En los últimos días se ha filtrado la idea de que las Fuerzas Armadas podrían fundar una línea aérea comercial con sus propias aeronaves e incluso con la operación del avión presidencial, que sigue sin ser vendido. Una vez más, es una idea que parte de la premisa de que el Ejército hace una explotación económica más sana que el empresariado. Se trata de un supuesto absurdo. Los militares sirven para muchas cosas, pero no para desempeñar actividades empresariales competitivas en una sociedad de mercado. No tienen la experiencia, la vocación o los recursos; o mejor dicho, tienen otros recursos que, en caso de ser empleados para conseguir imponerse a sus competidores, pueden ser terribles para la actividad en la que operen. Controlar aeropuertos, por ejemplo, y al mismo tiempo competir con su propia aerolínea en contra de sus rivales generará situaciones claramente indeseables.

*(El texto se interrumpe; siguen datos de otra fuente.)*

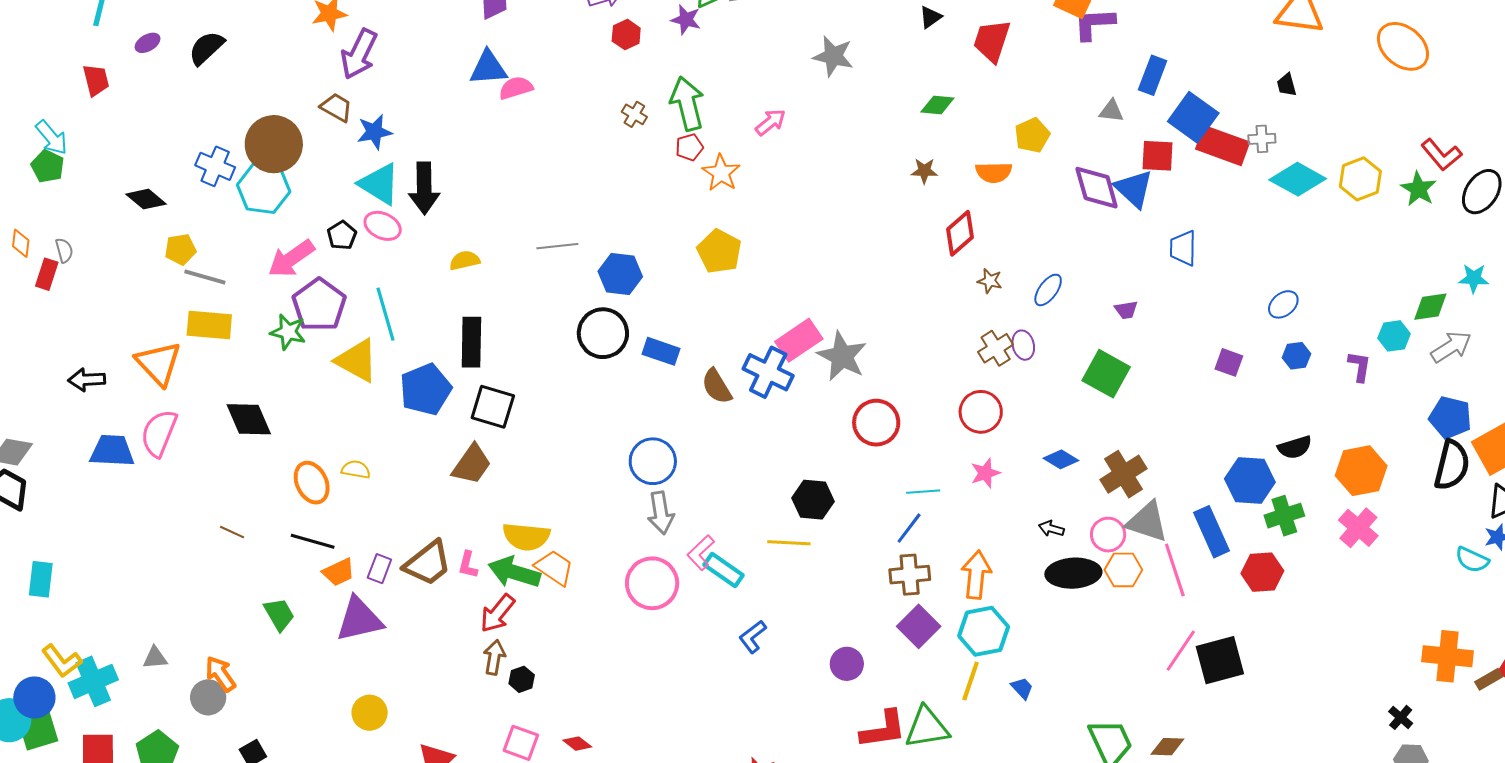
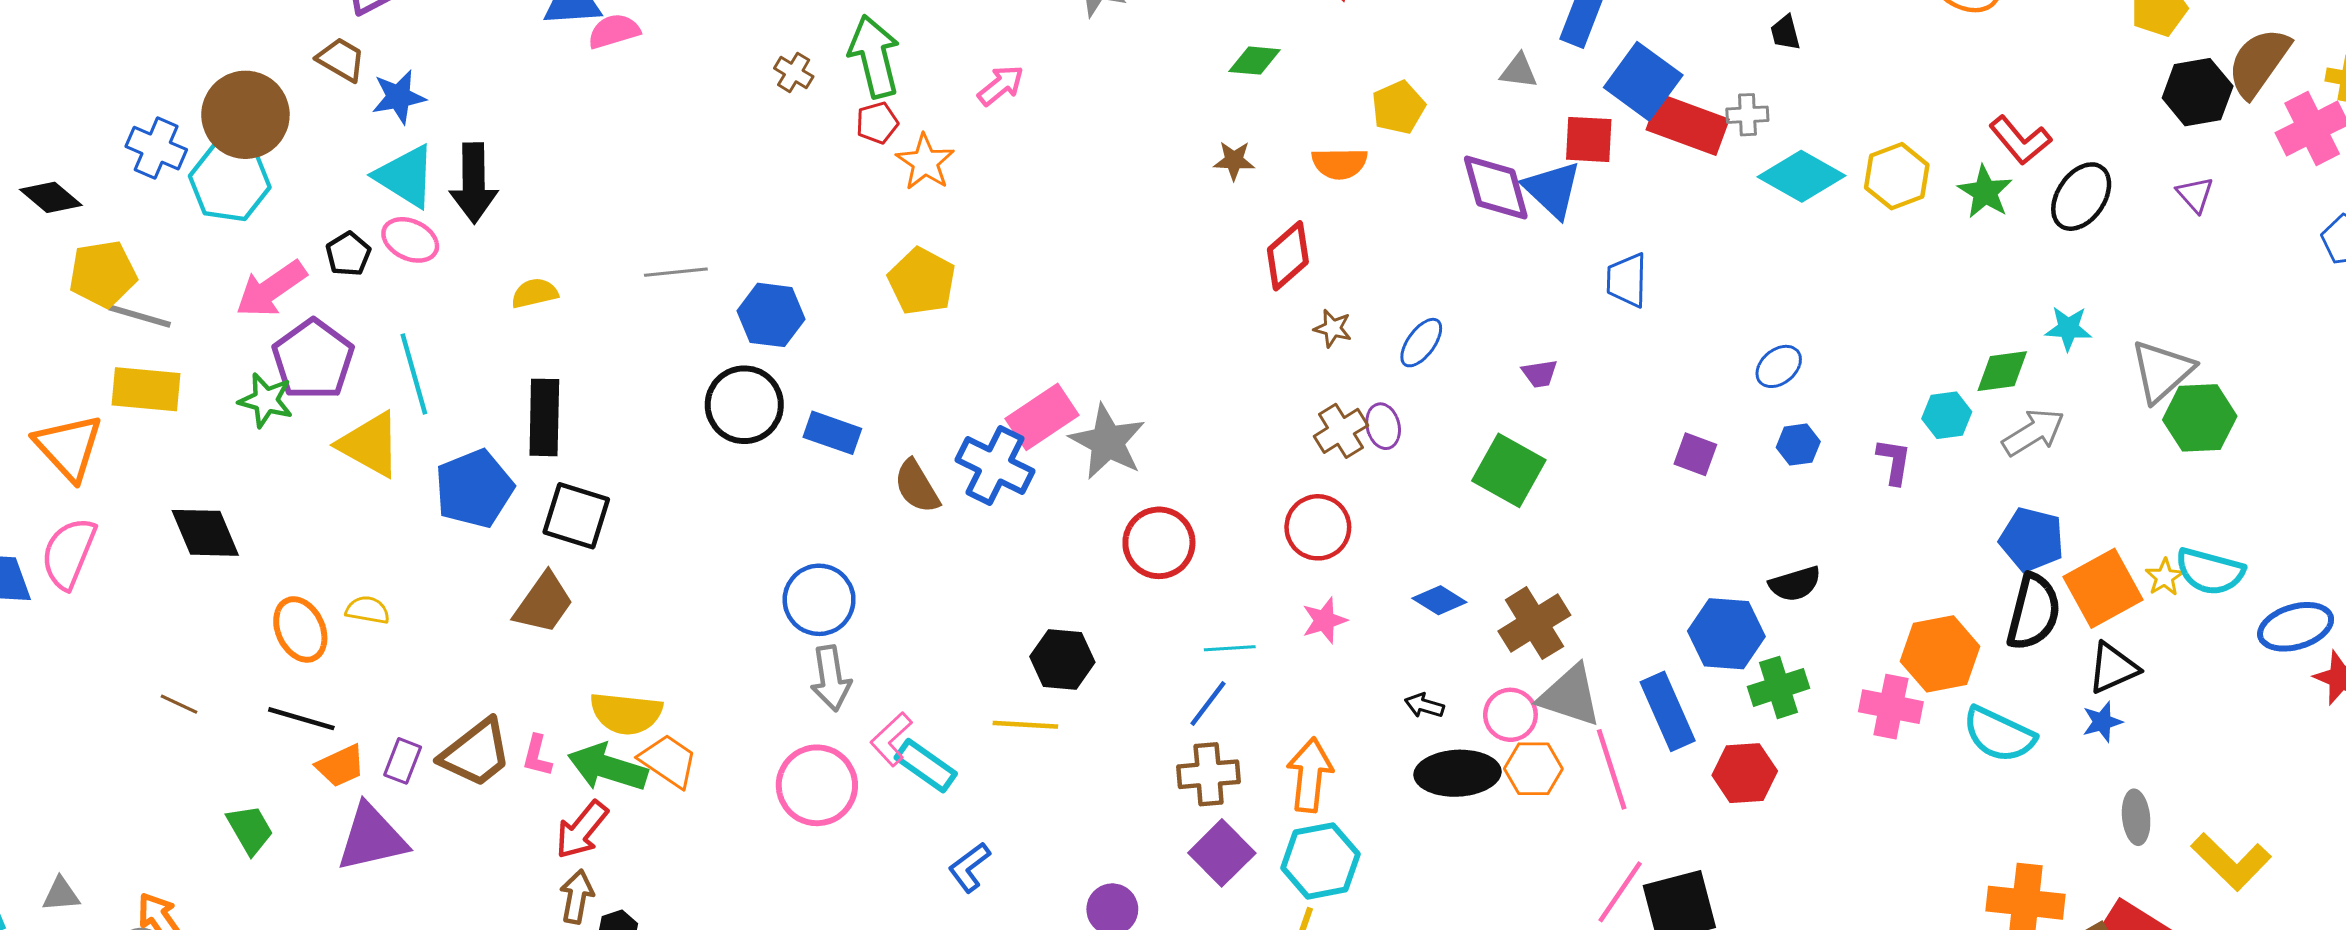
yellow pentagon: (180, 249) -> (103, 274), size x1.4
orange hexagon: (1361, 471) -> (1940, 654), moved
pink cross: (1358, 528) -> (1891, 707), turned -30
cyan semicircle: (1472, 560) -> (1999, 735), moved, size x1.4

No quiero convertir esta columna en un alegato sobre los riesgos de entregar al Ejército áreas que escapan a sus funciones (ya lo he hecho en otras oportunidades); solo pretendo ilustrar las opciones precipitadas e indeseables a las que conduce la errónea actitud de resolver problemas a cualquier costo en los dos años que quedan de sexenio.

A ratos el Presidente parece operar como si los adversarios estuvieran a punto de tomar Palacio, lo cual llevaría a medidas desesperadas para salvar lo salvable o forzar lo que haya que forzar para hacerlo irreversible. Creo que AMLO tendría que tener más confianza en lo que ha fundado y, sobre todo, en la certeza de que lo que ha construido seguirá desarrollándose al menos seis años después de que se retire. Eso es parte también de lo que sembró: una intención de voto a favor de Morena que hace muy improbable la derrota de su proyecto político en las próximas elecciones. Algunas de sus iniciativas se consolidarán, otras se profundizarán y algunas más se adecuarán a nuevas circunstancias. Hay urgencias, desde luego, pero ninguna necesidad de resolver a machetazos lo que puede solucionarse con una adecuada selección de su sucesor.